* **Extracted records**
================================

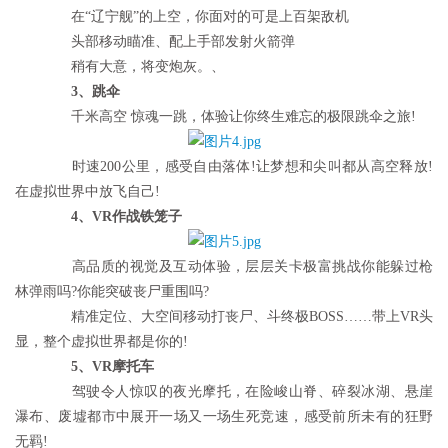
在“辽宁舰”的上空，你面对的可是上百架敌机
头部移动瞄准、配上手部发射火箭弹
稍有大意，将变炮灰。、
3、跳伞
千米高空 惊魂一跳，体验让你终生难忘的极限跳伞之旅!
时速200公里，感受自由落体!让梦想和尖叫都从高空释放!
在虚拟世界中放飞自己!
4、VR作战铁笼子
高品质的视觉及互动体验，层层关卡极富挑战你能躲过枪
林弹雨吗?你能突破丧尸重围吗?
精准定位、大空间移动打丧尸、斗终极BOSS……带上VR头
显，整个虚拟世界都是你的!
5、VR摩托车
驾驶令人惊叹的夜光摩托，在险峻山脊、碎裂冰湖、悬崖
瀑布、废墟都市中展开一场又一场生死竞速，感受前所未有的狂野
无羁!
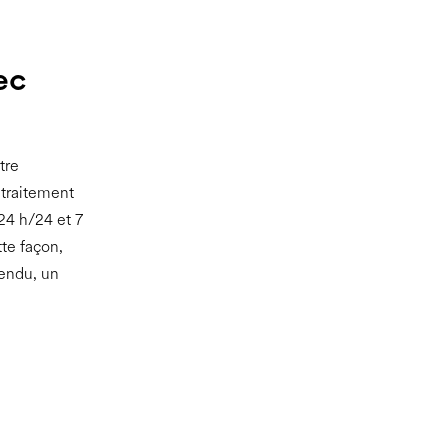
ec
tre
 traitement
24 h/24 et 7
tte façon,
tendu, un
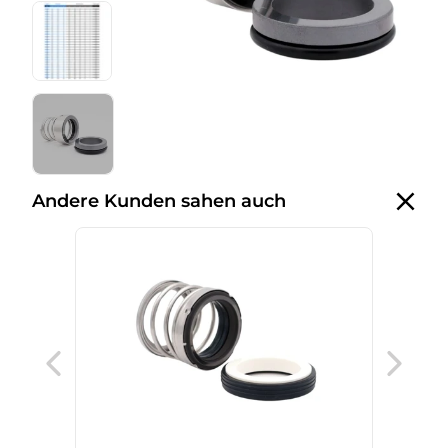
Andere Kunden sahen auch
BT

================================

* **WORK TO COMPLETE**
For this exercise, set down exactly the lines that run from the line holding "瀑布、废墟都市中展开一场又一场生死竞速，感受前所未有的狂野" to the last line of the records above; include both end lines and omit pictures.

* **EXPECTED OUTPUT**
瀑布、废墟都市中展开一场又一场生死竞速，感受前所未有的狂野
无羁!
ec
tre
 traitement
24 h/24 et 7
tte façon,
tendu, un
Andere Kunden sahen auch
BT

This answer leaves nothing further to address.